Memórias de uma criança-soldado

Em Fevereiro deste ano, ouvi no programa de rádio Fresh Air da National Public Radio, uma entrevista com o Ishmael Beah sobre a sua luta pela sobrevivência durante a guerra civil na Serra Leoa na década de noventa. Lembro-me que ao ouvir a entrevista fiquei impressionada com a sua postura perante a vida, tendo em conta tudo o que ele viveu com apenas doze anos de idade. Ele perdeu os pais e os irmãos nessa guerra para além de ter sido recrutado pelo exército da Serra Leoa para combater a Frente Unida Revolucionária. Nessa entrevista, ele fala sobre a sua vida como soldado-rapaz, do seu processo de 'recuperação' após ter sido tirado do exército pela UNICEF e do doloroso processo de desintoxicação de todas as drogas que eles tomavam para, evidentemente, conseguirem praticar as atrocidades que cometiam.

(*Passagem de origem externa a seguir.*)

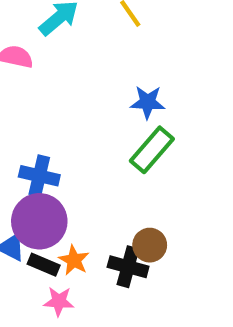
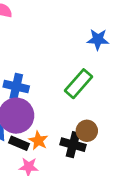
blue star: (148, 102) -> (98, 39), moved
green rectangle: (152, 150) -> (79, 84), moved

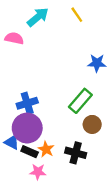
blue cross: (16, 86) -> (27, 103), turned -30
brown circle: (87, 131) -> (92, 124), moved

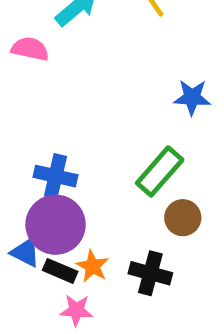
blue cross: (27, 103) -> (56, 176), turned 30

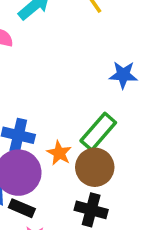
brown circle: (183, 218) -> (95, 167), moved, size x1.4
orange star: (93, 266) -> (59, 153), moved

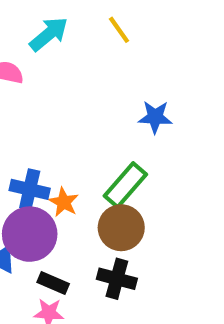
orange star: (59, 153) -> (64, 202), moved
black rectangle: (22, 208) -> (53, 283), moved

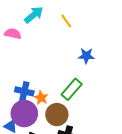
yellow line: (119, 30) -> (66, 21), moved
brown circle: (121, 228) -> (57, 115), moved

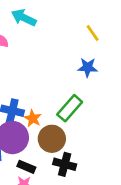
cyan arrow: (34, 15) -> (24, 18), turned -114
yellow line: (66, 21) -> (93, 33), moved

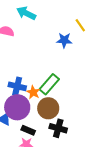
blue star: (88, 67) -> (64, 40), moved
green rectangle: (70, 108) -> (49, 84), moved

Recentemente, li a autobiografia que Ishmael publicou e que deu origem à tal entrevista no Fresh Air. Obviamente, é um livro que descreve os actos violentos que ele testemunhou e que cometeu enquanto soldado. Essa violência é descrita de forma nua e crua mas sem ser sensacionalista porque ela é apresentada sob o olhar de uma criança que tenta tudo para chegar ao fim de cada dia vivo. E nessa luta pela sobrevivência, é necessário abafar todos os sentimentos de boa fé ou de respeito pelo próximo. Ao mesmo tempo, como que para prender o leitor até ao fim não o fazendo desistir perante tamanho desrespeito pela vida humana, ele vai descrevendo as tradições e os valores do seu povo, nomeadamente as suas memórias vivas da infância: o respeito pelos mais velhos - que são os sábios -, o ouvir histórias ao redor da fogueira, os vários momentos que ele passou com a avó que lhe contava como tinha sido a sua cerimónia de nome.
Ishmael Beah fugiu da Serra Leoa, através da Guiné Conacri em 1998, vivendo actualmente na cidade de Nova Iorque.